We continue to double our pleasure and double our fun with "twin" versions of the same "Suspense" episode. In the previous post, I outlined the questions behind this mysterious disc set.
In this post, what I'm calling "version B" of "Overture in Two Keys", a "Suspense" episode originally broadcast January , 1947 on CBS, sponsored by Roma Wines and featuring Joan Bennett and Howard Duff. As I mentioned in the last post, I'm unsure if these two versions of the same program represent "East" and "West" coast broadcasts of the program or if one or both are rehearsal recordings.
If you listen closely, or open up the two files in the left and right channel in an audio editing program, you can easily hear that they are different performances. In version A, heard in the previous post, the actors perform the dialogue at a slower pace - listen to the difference in the pause between the two versions after Bennett's opening dialogue and the scene at the train station around the 2:00 mark. At the end of version A, you heard a promo for "The FBI in Peace and War" at the end of the show - this is missing from version B. In addition, in version B, listen to the strange sound (like a baton hitting against a music stand) at the end music, just after the announcer says "keep you in suspense" and the coughing by someone in the background after the CBS network id.

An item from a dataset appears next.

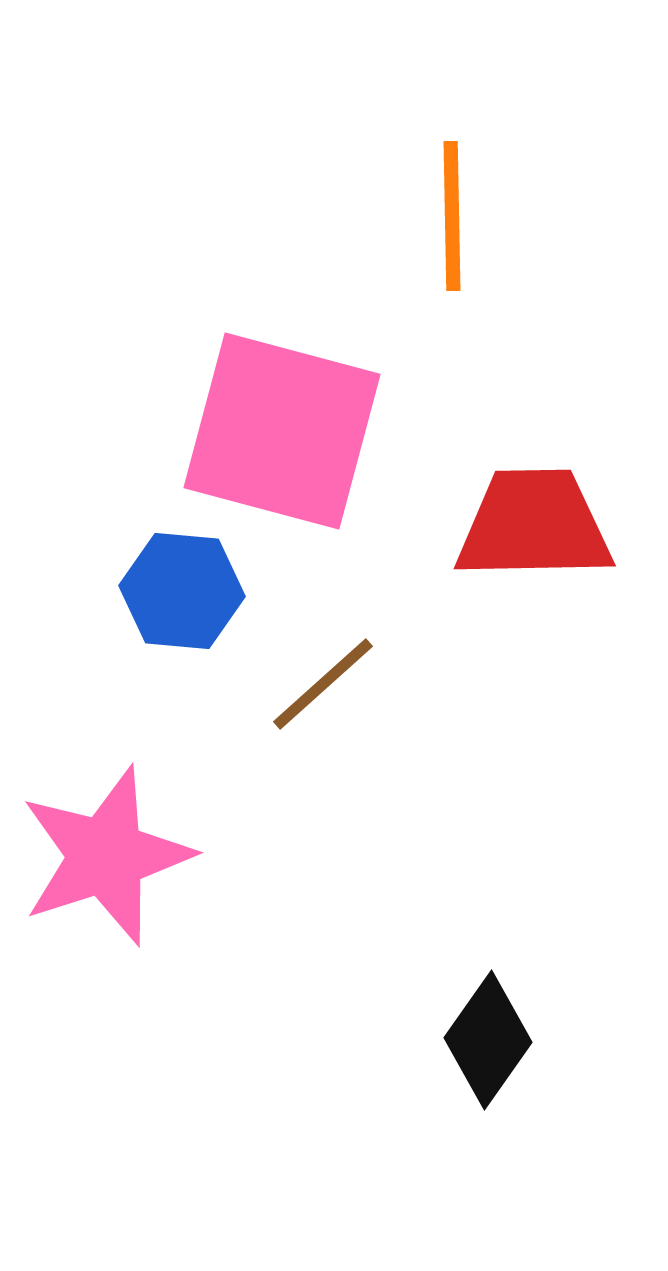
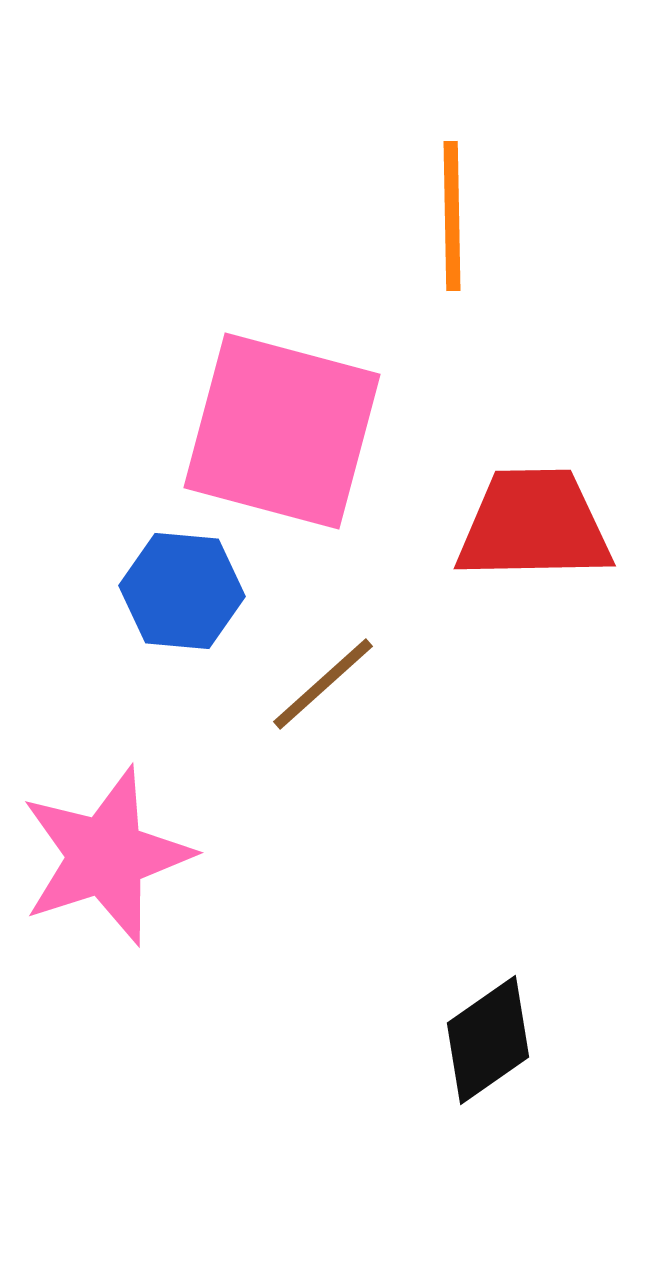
black diamond: rotated 20 degrees clockwise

Version A, in the previous post, sounds like the performance heard on an mp3 of the show that's been floating around the web - you can download it for comparison from the Internet Archives. That recording appears to have been made from a later generation tape copy, since the sound isn't quite as clear and there's some cross-channel cross talk on that version. Of course, we don't know what transcription that version came from.
Our mp3 of Version B of the program was transferred from an original Radio Recorders lacquer transcription set cut for the Biow Company, an advertising agency that produced "Suspense" at the time. The file has undergone editing to eliminate skips and click reduction to improve the sound since the disc set is deteriorating and starting to crack.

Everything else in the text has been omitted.